[Collected data]
*** Block opens ***

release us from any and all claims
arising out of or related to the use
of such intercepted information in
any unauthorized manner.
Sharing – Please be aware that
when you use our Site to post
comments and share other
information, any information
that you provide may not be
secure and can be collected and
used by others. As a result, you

*** Block closes ***

EXERCISE AIM: Please make an exact copy of the lines from the one holding "when you use our Site to post" through the final line of the records above, nothing more.

TASK ANSWER:
when you use our Site to post
comments and share other
information, any information
that you provide may not be
secure and can be collected and
used by others. As a result, you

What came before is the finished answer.